# Prompt
Every line in the data below that has the word "Pygambergeldi" should be returned.

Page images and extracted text
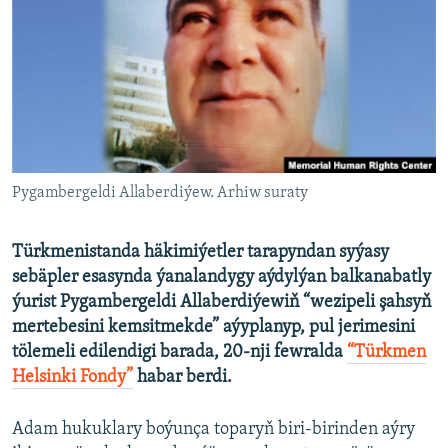
AÝ/AR-nyň ähli saýtlary
Pygambergeldi Allaberdiýew. Arhiw suraty
Türkmenistanda häkimiýetler tarapyndan syýasy
sebäpler esasynda ýanalandygy aýdylýan balkanabatly
ýurist Pygambergeldi Allaberdiýewiň “wezipeli şahsyň
mertebesini kemsitmekde” aýyplanyp, pul jerimesini
tölemeli edilendigi barada, 20-nji fewralda
“Türkmen
Helsinki Fondy”
habar berdi.
Adam hukuklary boýunça toparyň biri-birinden aýry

# Result
Pygambergeldi Allaberdiýew. Arhiw suraty
ýurist Pygambergeldi Allaberdiýewiň “wezipeli şahsyň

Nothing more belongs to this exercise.